To design an algorithm that is fault tolerant, we must first understand what exactly a node failure is and how it manifests in terms of the node’s behavior. Here is a non-exhaustive list of some of the main types of failures in distributed systems:
- crash failures (sometimes described as fail-stop failures, there is a minor distinction which we’ll leave out) — node comes to halt, does not resume. This means no messages are sent or received and no progression in execution is made. This is the simplest type of fault, easier to deal with as the behavior of the node is well defined and very limited (on/off).
- omission failures — node omits to send or receive a message. The state is preserved and the node can subsequently resume correct behavior. If every message gets omitted, we get a crash failure; vice versa, if a crashed node is restarted (and recovers its state), we get an omission failure. Thus we say that omission failures subsume crash failures: a consensus algorithm that is tolerant to omission failures is by default tolerant to crash failures. Vice versa, an algorithm that is not crash-tolerant is neither omission-tolerant. However, be aware that a scenario where a crashed node does not recover its state upon restart (so-called amnesia crash) does not fall into the omission category as the state is not preserved!
- Byzantine failures — node responds with arbitrary messages, or not respond at all. This can be because of faults in the system (hardware, software bugs, etc.) or because of malicious intent. Byzantine failures are hardest to deal with because the behavior is non-deterministic and the node might appear as healthy to the rest of the network. This category subsumes the previous two (some or all messages might be omitted).
Lastly and equally imperative, we must have a clear understanding of the underlying infrastructure and the constraints it puts on the system (e.g. communication and message processing delays, clock synchronization, etc.). There are several models of distributed systems that pose different assumptions on the behavior of the infrastructure; to keep things simple, we will introduce only two fundamental ones:
- In a synchronous model, there is a known upper bound on the delay for transmitting and processing a message (in other words, the transmission and processing are guaranteed to finish within a known time Δ). This is an important assumption that allows us to detect crash failures (albeit not Byzantine failures): if the time taken to send and process a message exceeds the known bound, the node can be considered faulty.
- In an asynchronous model, there is no upper bound on the delay for transmitting or processing a message; while the transmission and processing are guaranteed to eventually finish (i.e. are finite), it can take arbitrarily long. This complicates things for us as we are not able to detect crash failures: if a node is not responding, we have no way of knowing whether it crashed or whether it is healthy but the processing/transmission simply takes so long. Notice that asynchronous model subsumes the synchronous one, meaning consensus algorithms that work in asynchronous model work in synchronous too; vice versa, algorithms that do not work in the synchronous model do not work in asynchronous either.

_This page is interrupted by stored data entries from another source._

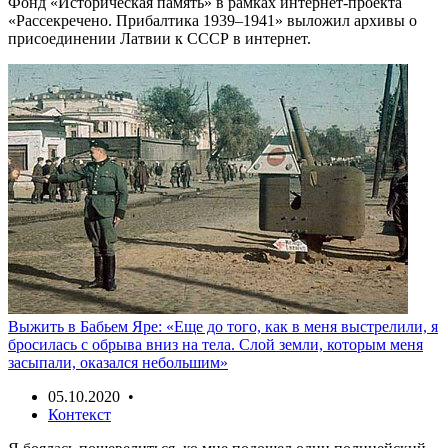
Фонд «Историческая память» в рамках интернет-проекта
«Рассекречено. Прибалтика 1939–1941» выложил архивы о
присоединении Латвии к СССР в интернет.
Выжить в Бабьем Яре: «Еще до того, как в меня выстрелили, я
бросилась с обрыва вниз на тела. Слой земли, которым меня
засыпали, оказался небольшим»
05.10.2020 •
Контекст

It becomes apparent that an asynchronous model with byzantine failures presents the weakest set of assumptions from all the possible combinations we listed. In fact, it is the weakest set of assumptions, period — it subsumes any other model and failure type. Unfortunately, finding an algorithm for such conditions is also the most difficult as we have to account for non-deterministic behavior and are not able to reliably detect even crash failures. Indeed, as we will shortly see, finding such algorithm turns out to be completely impossible.

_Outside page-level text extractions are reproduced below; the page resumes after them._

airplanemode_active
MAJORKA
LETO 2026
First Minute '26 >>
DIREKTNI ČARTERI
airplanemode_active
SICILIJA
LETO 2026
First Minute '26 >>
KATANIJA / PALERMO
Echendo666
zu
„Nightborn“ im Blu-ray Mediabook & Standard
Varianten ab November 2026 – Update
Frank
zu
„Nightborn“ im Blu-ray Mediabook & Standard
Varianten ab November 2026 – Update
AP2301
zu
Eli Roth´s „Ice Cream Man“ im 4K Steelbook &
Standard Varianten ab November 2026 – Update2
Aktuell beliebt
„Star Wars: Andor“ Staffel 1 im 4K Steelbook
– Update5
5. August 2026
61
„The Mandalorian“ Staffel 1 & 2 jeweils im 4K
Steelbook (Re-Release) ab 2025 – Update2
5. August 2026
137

In 1985, Michael Fischer, Nancy Lynch and Michael Paterson (hence FLP) published a seminal paper, which became known as the FLP Impossibility theorem. The paper lays down a proof of the following statement:
In an asynchronous model with crash failures, it is impossible to find a consensus algorithm that would satisfy safety, liveness and fault tolerance.
In other words, such algorithm does not exist. Key things to highlight here:
- the paper contains a formal proof of the above statement. This brings significant implications (some of which we will soon discover) and had become a major milestone in the field of distributed systems.

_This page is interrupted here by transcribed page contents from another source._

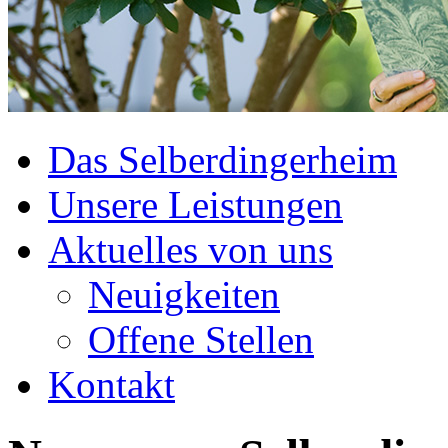
Das Selberdingerheim
Unsere Leistungen
Aktuelles von uns
Neuigkeiten
Offene Stellen
Kontakt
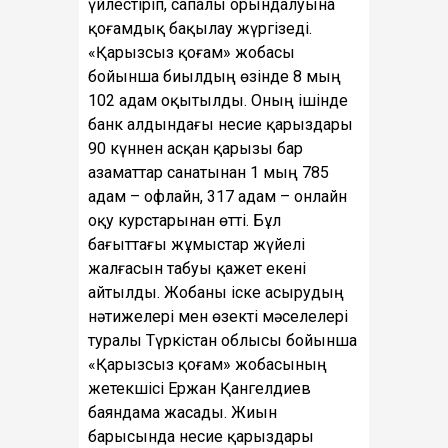
үйлестіріп, сапалы орындалуына
қоғамдық бақылау жүргізеді.
«Қарызсыз қоғам» жобасы
бойынша биылдың өзінде 8 мың
102 адам оқытылды. Оның ішінде
банк алдындағы несие қарыздары
90 күннен асқан қарызы бар
азаматтар санатынан 1 мың 785
адам – офлайн, 317 адам – онлайн
оқу курстарынан өтті. Бұл
бағыттағы жұмыстар жүйелі
жалғасын табуы қажет екені
айтылды. Жобаны іске асырудың
нәтижелері мен өзекті мәселелері
туралы Түркістан облысы бойынша
«Қарызсыз қоғам» жобасының
жетекшісі Ержан Қангелдиев
баяндама жасады. Жиын
барысында несие қарыздары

- the paper explicitly specifies asynchronous model with crash failures. However, from the previous section we know that since omission and byzantine failures subsume crash failures, the statement applies to both omission and byzantine failures by default.
- it is enough for just one node to be potentially faulty for the statement to hold true. In other words, even if we make the assumption that at maximum 1 node can fail, it is still impossible to find a consensus algorithm that would be tolerant to that possible failure while achieving safety and liveness. This is because to achieve fault tolerance, the algorithm has to be able to reliably detect the failure, which is simply impossible in an asynchronous model — regardless of how many nodes can be affected!
So what can we do? Although the situation might seem hopeless at first, it is not the end of the world. Here are our options:
- extend/change the model. Apart from the synchronous model, which we explained in the previous section, there are several other solutions (randomized algorithms, partially synchronous models, unreliable failure detectors), all of which extend the asynchronous model in some way (we won’t explore these further as that would require series of its own).
- loosen the algorithm requirements. For example, instead of all healthy nodes having to agree on a value, it might be enough if the majority agrees (safety). Or we accept that the algorithm might not always terminate (liveness), etc.
Extending the model means we pose some additional assumptions (like the upper bound for delay in the synchronous model). As long as we are guaranteed these assumptions will be met, we have no issue — a reliable consensus algorithm exists. The problem is that in the real world, most systems are intrinsically asynchronous, meaning the assumptions we make using some extended model will not always hold true. Let’s take the synchronous model as an example: in most cases, the delay for message delivery and processing will fit within the model’s bound (the higher the bound the lower the chance the delay will exceed it). But in an asynchronous system, the probability of the delay exceeding the bound will always be > 0, no matter the size of the bound. Thus, we cannot guarantee the correctness of the outcome in every case — the algorithm is not 100% reliable.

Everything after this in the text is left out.